Sort Items with the Sort Node in n8n

Difficulty
1/10
Tags
EssentialsSortHTTP RequestSplit OutJSONArraysSorting

Data rarely arrives in the order you need. Product lists might come unsorted from an API, customer records might be in random order, or you might need to find the highest-rated or cheapest items first.

The Sort node reorders items based on field values. It offers three modes: Simple (sort by fields), Random (shuffle into random order), and Code (custom JavaScript logic). In this challenge, we will focus on Simple mode - the most common way to sort data.

With Simple mode, you can sort by one field or multiple fields, in ascending or descending order. When sorting by multiple fields, the first field takes priority, and subsequent fields break ties.

What you'll practice:

  • Using the Sort node in Simple mode
  • Sorting by multiple fields with priority
  • Understanding ascending vs descending order

Your Task

  1. 1Copy the exercise below
  2. 2Paste into your n8n editor (Ctrl+V)
  3. 3Solve it — use hints if you get stuck
  4. 4Check the solution when done

Fetch products from https://dummyjson.com/products?limit=12 and sort them by:

  1. Category (alphabetically, A to Z)
  2. Price (lowest to highest, within each category)
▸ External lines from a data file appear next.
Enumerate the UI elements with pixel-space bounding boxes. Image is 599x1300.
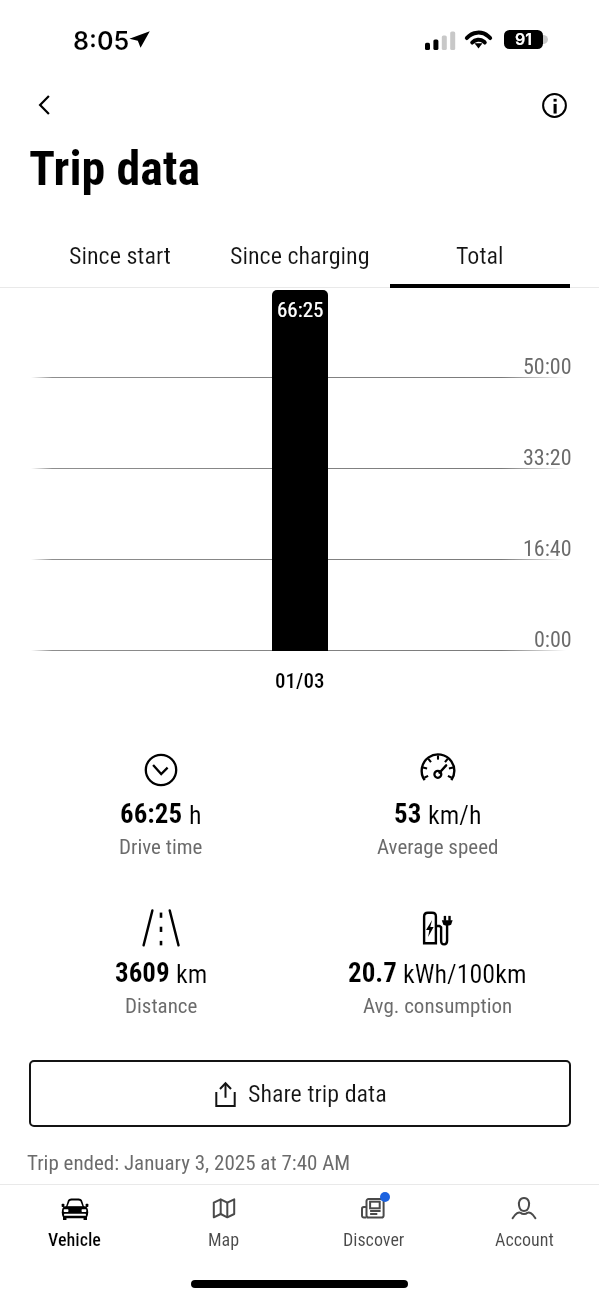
staticText: 0:00	[534, 627, 572, 653]
staticText: 91	[515, 30, 532, 48]
staticText: 53	[394, 798, 422, 830]
staticText: km/h	[422, 800, 482, 830]
staticText: Since start	[69, 242, 171, 270]
button[interactable]: Since charging	[210, 242, 390, 288]
staticText: 66:25	[277, 298, 324, 323]
staticText: Share trip data	[248, 1080, 387, 1108]
button[interactable]: Information	[532, 83, 576, 127]
staticText: 33:20	[523, 445, 572, 471]
button[interactable]: Total drive time 66:25	[272, 290, 328, 651]
staticText: Drive time	[119, 835, 203, 860]
staticText: 20.7	[348, 957, 397, 989]
button[interactable]: Discover	[299, 1185, 449, 1250]
button[interactable]: Vehicle	[0, 1185, 149, 1250]
staticText: 16:40	[523, 536, 572, 562]
staticText: Account	[495, 1229, 554, 1250]
button[interactable]: Account	[449, 1185, 599, 1250]
staticText: Average speed	[377, 835, 499, 860]
button[interactable]: Total	[390, 242, 570, 288]
staticText: 8:05	[73, 26, 130, 56]
staticText: Trip data	[29, 140, 201, 196]
button[interactable]: Share trip data	[29, 1060, 571, 1127]
staticText: Trip ended: January 3, 2025 at 7:40 AM	[27, 1151, 351, 1176]
staticText: 01/03	[275, 669, 325, 694]
staticText: h	[183, 800, 202, 830]
staticText: Distance	[125, 994, 198, 1019]
staticText: Map	[208, 1229, 240, 1250]
staticText: km	[170, 959, 208, 989]
staticText: Since charging	[230, 242, 370, 270]
button[interactable]: 53	[299, 751, 576, 860]
staticText: Discover	[343, 1229, 405, 1250]
staticText: Total	[456, 242, 504, 270]
staticText: Avg. consumption	[363, 994, 513, 1019]
button[interactable]: 66:25	[23, 751, 299, 860]
button[interactable]: Since start	[29, 242, 210, 288]
button[interactable]: Back	[22, 83, 66, 127]
staticText: 66:25	[120, 798, 183, 830]
staticText: 50:00	[523, 354, 572, 380]
staticText: kWh/100km	[397, 959, 527, 989]
button[interactable]: 3609	[23, 910, 299, 1019]
button[interactable]: 20.7	[299, 910, 576, 1019]
staticText: Vehicle	[48, 1229, 101, 1250]
button[interactable]: Map	[149, 1185, 299, 1250]
staticText: 3609	[115, 957, 170, 989]
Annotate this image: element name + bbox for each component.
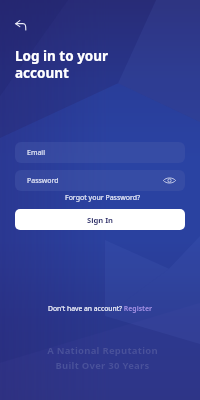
staticText: Sign In [87,215,114,225]
button[interactable]: Don't have an account? Register [44,303,157,314]
staticText: Password [27,176,59,186]
button[interactable]: Sign In [15,209,185,230]
staticText: Email [27,148,45,158]
button[interactable]: Back [15,18,27,30]
button[interactable]: Email [15,142,185,163]
button[interactable]: Password [15,170,185,191]
staticText: A National Reputation Built Over 30 Year… [47,344,158,372]
button[interactable]: Show password [163,177,176,184]
staticText: Log in to your account [15,47,109,82]
button[interactable]: Forgot your Password? [61,192,145,204]
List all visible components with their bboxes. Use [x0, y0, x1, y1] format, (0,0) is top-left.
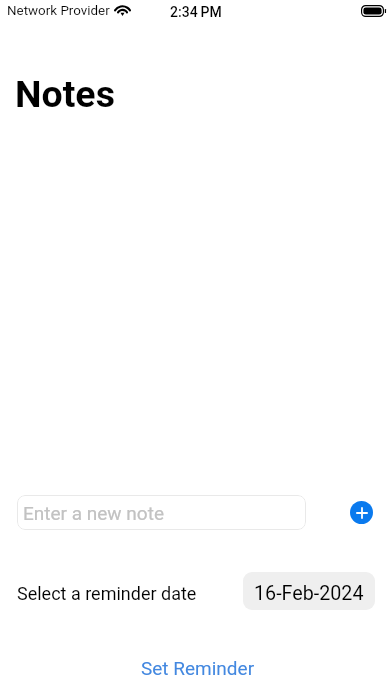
staticText: Enter a new note [23, 502, 164, 524]
other: Battery full [361, 5, 386, 17]
staticText: 2:34 PM [170, 4, 222, 20]
other: Wi-Fi [113, 3, 132, 15]
button[interactable]: Add note [350, 501, 373, 524]
staticText: Select a reminder date [17, 583, 197, 604]
staticText: Notes [15, 72, 115, 116]
staticText: 16-Feb-2024 [254, 582, 364, 605]
staticText: Set Reminder [141, 657, 255, 679]
button[interactable]: Set Reminder [0, 655, 392, 681]
staticText: Network Provider [7, 3, 110, 19]
button[interactable]: 16-Feb-2024 [243, 572, 375, 610]
button[interactable]: Enter a new note [17, 495, 306, 530]
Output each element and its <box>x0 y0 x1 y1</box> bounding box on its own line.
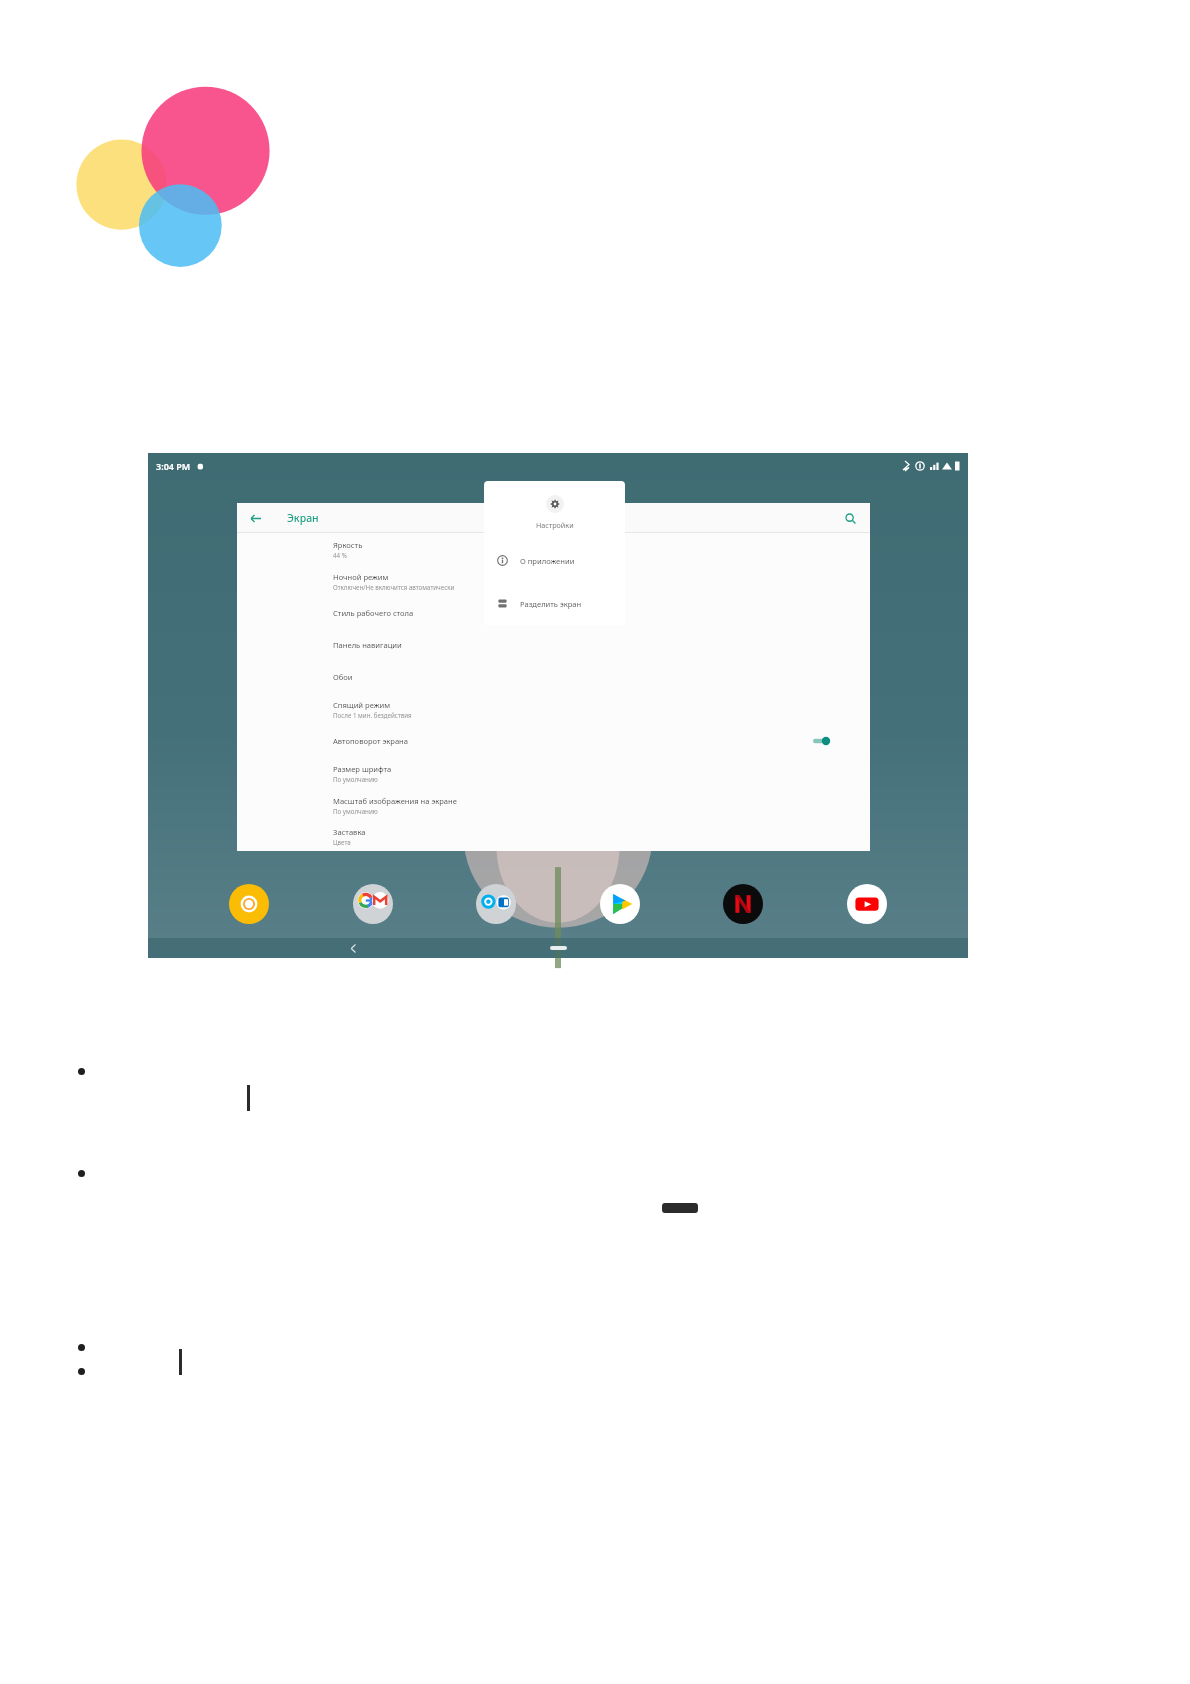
staticText: Ночной режим <box>333 572 389 582</box>
button[interactable]: Chrome <box>227 882 271 926</box>
button[interactable] <box>804 735 830 747</box>
staticText: Яркость <box>333 540 363 550</box>
button[interactable]: Разделить экран <box>484 582 625 625</box>
button[interactable]: Назад <box>245 508 265 528</box>
button[interactable]: Google <box>351 882 395 926</box>
staticText: Масштаб изображения на экране <box>333 796 457 806</box>
staticText: После 1 мин. бездействия <box>333 711 412 719</box>
button[interactable]: Спящий режим <box>237 693 870 725</box>
staticText: 44 % <box>333 551 347 559</box>
button[interactable]: Масштаб изображения на экране <box>237 789 870 821</box>
button[interactable]: Ночной режим <box>237 565 870 597</box>
button[interactable]: Обои <box>237 661 870 693</box>
button[interactable]: Office <box>474 882 518 926</box>
button[interactable]: Стиль рабочего стола <box>237 597 870 629</box>
button[interactable]: Netflix <box>721 882 765 926</box>
staticText: Автоповорот экрана <box>333 736 408 746</box>
staticText: Спящий режим <box>333 700 391 710</box>
staticText: Размер шрифта <box>333 764 392 774</box>
staticText: Стиль рабочего стола <box>333 608 414 618</box>
button[interactable]: YouTube <box>845 882 889 926</box>
button[interactable]: Заставка <box>237 821 870 851</box>
button[interactable]: Автоповорот экрана <box>237 725 870 757</box>
staticText: По умолчанию <box>333 807 378 815</box>
staticText: О приложении <box>520 556 575 566</box>
staticText: По умолчанию <box>333 775 378 783</box>
button[interactable]: Панель навигации <box>237 629 870 661</box>
button[interactable]: Поиск <box>840 508 860 528</box>
staticText: Обои <box>333 672 353 682</box>
button[interactable]: Play Маркет <box>598 882 642 926</box>
staticText: Цвета <box>333 838 351 846</box>
button[interactable]: Главный экран <box>547 943 569 953</box>
staticText: Настройки <box>536 520 574 530</box>
button[interactable]: О приложении <box>484 539 625 582</box>
button[interactable]: Назад <box>344 939 362 957</box>
staticText: Экран <box>287 511 319 525</box>
staticText: Отключен/Не включится автоматически <box>333 583 455 591</box>
button[interactable]: Яркость <box>237 533 870 565</box>
button[interactable]: Настройки <box>484 481 625 539</box>
staticText: Заставка <box>333 827 366 837</box>
staticText: Разделить экран <box>520 599 582 609</box>
staticText: Панель навигации <box>333 640 402 650</box>
staticText: 3:04 PM <box>156 460 191 472</box>
button[interactable]: Размер шрифта <box>237 757 870 789</box>
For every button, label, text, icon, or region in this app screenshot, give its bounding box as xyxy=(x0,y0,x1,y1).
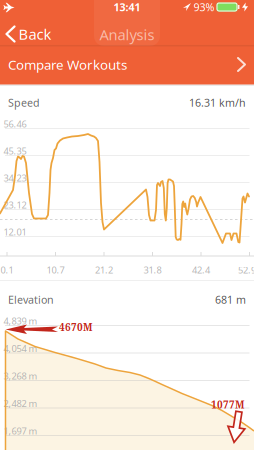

Example product structure:

{
  "id": 1,
  "title": "Essence Mascara Lash Princess",
  "category": "beauty",
  "price": 9.99,
  "rating": 4.94
}

Expected result: Products grouped by category in alphabetical order, with the cheapest products first within each category.

Hints

  1. Add a Manual Trigger node to start the workflow
  2. Add an HTTP Request node to fetch from the URL above
  3. The API returns a products array, so add a Split Out node with Field To Split Out set to products
  4. Add a Sort node after Split Out
  5. Set Type to "Simple"
  6. Click Add Field To Sort By and enter category as the field name, with Ascending order
  7. Click Add Field To Sort By again and enter price as the field name, with Ascending order

Tip: The order you add fields matters. The first field is the primary sort, and the second field only affects items that have the same value in the first field.

Explanation

Why we need Sort:

The Sort node lets you control the order of items flowing through your workflow. This is essential when you need to present data in a specific order, find top or bottom values, or group related items together before further processing.

Sort types:

The Sort node offers three modes:

  • Simple: Sort by one or more fields in ascending or descending order (what we use here)
  • Random: Shuffle items into a random order (useful for randomizing selections)
  • Code: Write custom JavaScript for complex sorting logic

How multi-field sorting works:

When you sort by multiple fields, the Sort node uses the first field as the primary sort key. Items are ordered by that field first. Then, for any items that have the same value in the first field, the second field determines their relative order.

How the solution works:

  1. Manual Trigger: Starts the workflow
  2. HTTP Request: Fetches 12 products from the API (returns 1 item with a products array)
  3. Split Out: Set Field To Split Out to products to convert the array into 12 separate items
  4. Sort: Configured with two sort fields - category (ascending) first, then price (ascending)

The result:

Products are now organized with all "beauty" products first (sorted by price), then "fragrances" (sorted by price), then "furniture" (sorted by price), and so on. This makes it easy to browse products by category while seeing the most affordable options first.